The Indian government is in no mood to have tech startups, international or Indian, have their way.
After the government issued a directive against discounts by ecommerce marketplaces, the Karnataka government has now cracked down against surge pricing on cabs that commutech apps like Uber and Ola regularly employ at the pretext of offsetting high demands. This move is sure to delight the customers that frequently complain about the high surge fares on rides, but could hit the revenues of the commutech players.
| “The fare and other charges, the policy says, cannot be higher than the fare fixed by the government from time to time. Which means the app firms must charge a fare within a band the upper limit of which is capped.” |
“We have not allowed the surge pricing because the purpose of using the technology is to increase service standards for cab users at competitive fares. We have focussed this policy around this, and given a lot of importance to safety aspects,” Transport Minister Ramalinga Reddy told ET.

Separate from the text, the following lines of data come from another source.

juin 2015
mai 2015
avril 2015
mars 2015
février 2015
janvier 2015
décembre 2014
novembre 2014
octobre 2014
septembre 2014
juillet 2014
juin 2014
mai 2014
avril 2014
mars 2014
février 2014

However, the new policy isn’t all about making things difficult for the commutech companies. It includes a few directives that are driver friendly and may make it easier for these companies to recruit more drivers, hence increasing the cab supply to fuel demand. For starters, anyone with a valid licence and living in Karnataka for two years can drive a cab for an app service like Ola or Uber. Also, Taxi permit holders can switch between ride hailing apps as per their choice. Additionally, in response to Uber’s concern about the high costs associated with registering as a cab aggregator, the government has also halved the registration fees and the security deposit required to start business.
Keeping the customer friendly overtone implication of this policy intact, the govt. still mandates the cabs to have a “panic button” inside the car, following incidents of sexual harassment and safety issues in the past.

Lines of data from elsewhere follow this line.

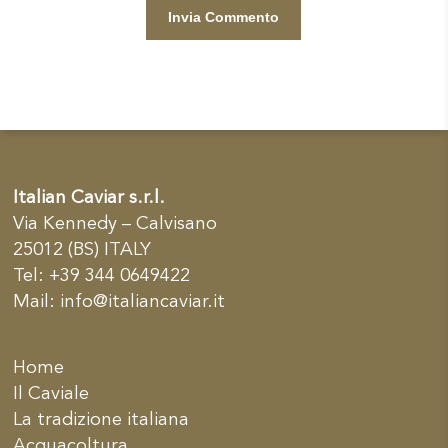
Italian Caviar s.r.l.
Via Kennedy – Calvisano
25012 (BS) ITALY
Tel: +39 344 0649422
Mail:
info@italiancaviar.it
Home
Il Caviale
La tradizione italiana
Acquacoltura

This new policy on cab aggregator apps may come across as a piece of good news for the customers, but the cab companies are likely to be frowning as surge pricing helps offset the low fares offered by them and could be the difference between their profits and losses. We reached out to Uber, but they have refused to comment on the issue.
Bangalore is the biggest market for both Uber and Ola, and regular interventions by the Karnataka government impact their services. Recently, the government had declared the bike taxis business model illegal and seized many of Uber’s bike taxis in the process. Shuttle bus operators like Zipgo and Ola are not allowed to ply either.
It’s hard to say if the Karnataka government is trying to achieve a fair, well balanced ecosystem in India’s startup capital in the wake of the PM Modi-driven Startup India movement, or actively trying to discourage it with its seemingly draconian policies.